SanchoGGP / ggp-base

The General Game Playing Base Package
8 stars 4 forks source link

Experiment with propagation-free MCTS #168

Open SteveDraper opened 10 years ago

SteveDraper commented 10 years ago

MCTS statistics are far from perfect under two circumstances: 1) When transition occur, because the child node can have been sampled far more than the number of times expected relative to a particular parent 2) When a child completes (non-decisively) it will typically undergo a discontinuous jump in its score, which will not reflect into the parent for some time thereafter

So, instead of propagating results up a particular path in the tree/graph just mark the selection path as dirty and on querying average score or num visits, calculate (and cache, marking non-dirty) suitable approximations from first principles given the values of those properties in the immediate children. If this can be pulled off (it's far from obvious in terms of the details) then any node will reflect maximal information (given the distribution of samples amongst children) regardless of transitions, and adjusting immediately to non-continuous value changes due to child completions.
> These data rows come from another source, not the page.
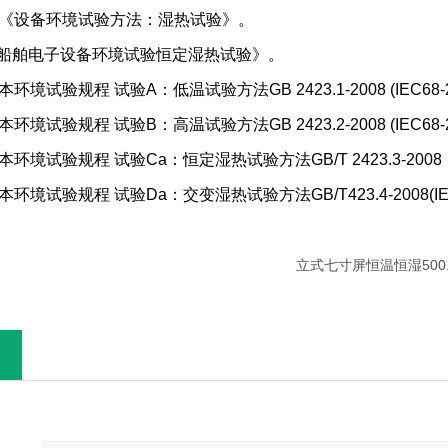
1986《设备环境试验方法：湿热试验》。
983《船舶电子设备环境试验恒定湿热试验》。
本环境试验规程
试验A：低温试验方法GB 2423.1-2008 (IEC68-
本环境试验规程
试验B：高温试验方法GB 2423.2-2008 (IEC68-
本环境试验规程
试验Ca：恒定湿热试验方法GB/T 2423.3-2008（
本环境试验规程
试验Da：交变湿热试验方法GB/T423.4-2008(IEC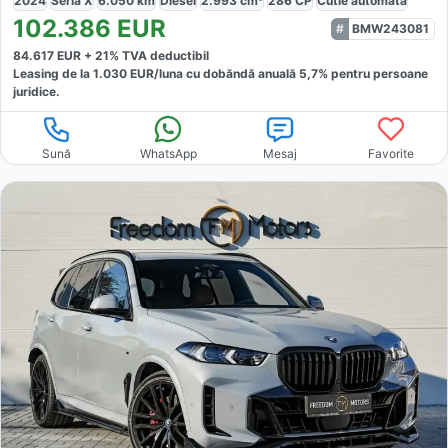
2024
Seria X
6.050
km
Diesel
2.993
cm³
286
CP
Cutie
automată
102.386
EUR
BMW243081
84.617
EUR +
21
% TVA deductibil
Leasing de la
1.030
EUR/luna
cu dobăndă
anuală
5,7
% pentru persoane
juridice.
Sună
WhatsApp
Mesaj
Favorite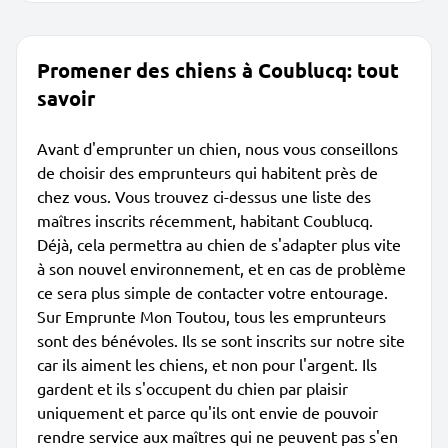
Promener des chiens à Coublucq: tout
savoir
Avant d'emprunter un chien, nous vous conseillons
de choisir des emprunteurs qui habitent près de
chez vous. Vous trouvez ci-dessus une liste des
maîtres inscrits récemment, habitant Coublucq.
Déjà, cela permettra au chien de s'adapter plus vite
à son nouvel environnement, et en cas de problème
ce sera plus simple de contacter votre entourage.
Sur Emprunte Mon Toutou, tous les emprunteurs
sont des bénévoles. Ils se sont inscrits sur notre site
car ils aiment les chiens, et non pour l'argent. Ils
gardent et ils s'occupent du chien par plaisir
uniquement et parce qu'ils ont envie de pouvoir
rendre service aux maîtres qui ne peuvent pas s'en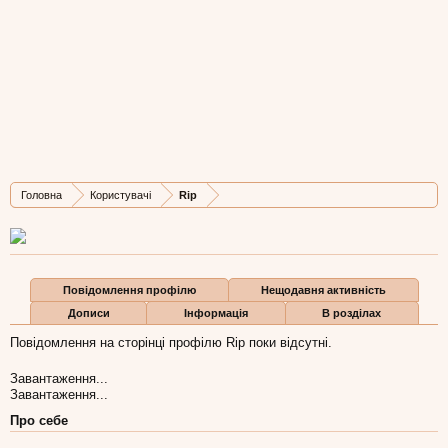
Rip
New Member
, 35,
з
Lviv
Остання активність Rip:
4 січ 2017
Дописів
Карма
Бали
Головна
Користувачі
Rip
0
0
0
Повідомлення профілю
Нещодавня активність
Дописи
Інформація
В розділах
Повідомлення на сторінці профілю Rip поки відсутні.
Завантаження...
Завантаження...
Про себе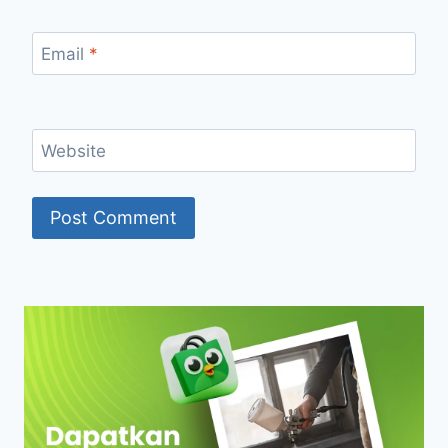
Email
*
Website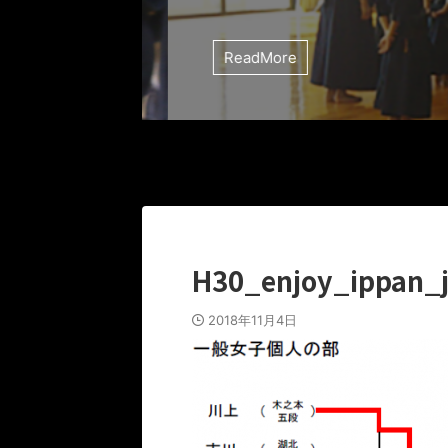
ReadMore
H30_enjoy_ippan_j
2018年11月4日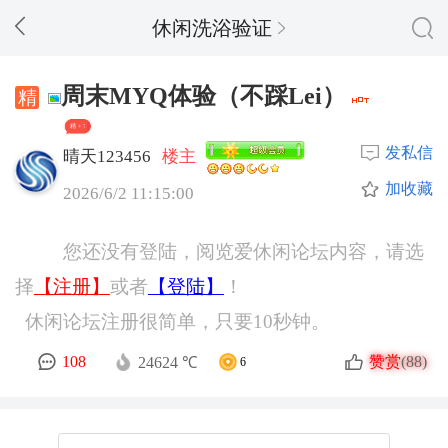
休闲洗浴验证
周末MYQ体验（不踩Lei）
精 + 7
发私信
晴天123456
楼主
加收藏
2026/6/2 11:15:00
您还没有登陆，阅览爱休闲论坛内容，请选
择
【注册】
或者
【登陆】
！
休闲论坛注册很简单，只要10秒钟。
赞赏
108
(88)
24624 ℃
6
arr28 commented 9 years ago

So, following our conversations, I think there are two independent things there.

  1. Firstly, and this is really the essence of this experiment, the value (& uncertainty) of a node is based solely on the value & uncertainty of its immediate children. This allows step-changes in the relevant cases (transitions + completion).
  2. There's a choice as to whether the tree is updated during a back-propagation step or whether we mark a dirty flag and then do all the updates later. My guess is that doing back-propagation (albeit not an MCTS back-propagation) is marginally better. Otherwise, we'll just end up marking nodes as dirty all the way up to the root and the very next select will have to walk down the tree and resolve all the dirty flags. Having said that, if we used the dirty flag approach and batched up back-props, then we would avoid some wasted computation higher up the tree.

And thinking about this, we also need to consider how "virtual losses" will work in the new scheme (i.e. how we'll avoid all threads working in the same area of the tree).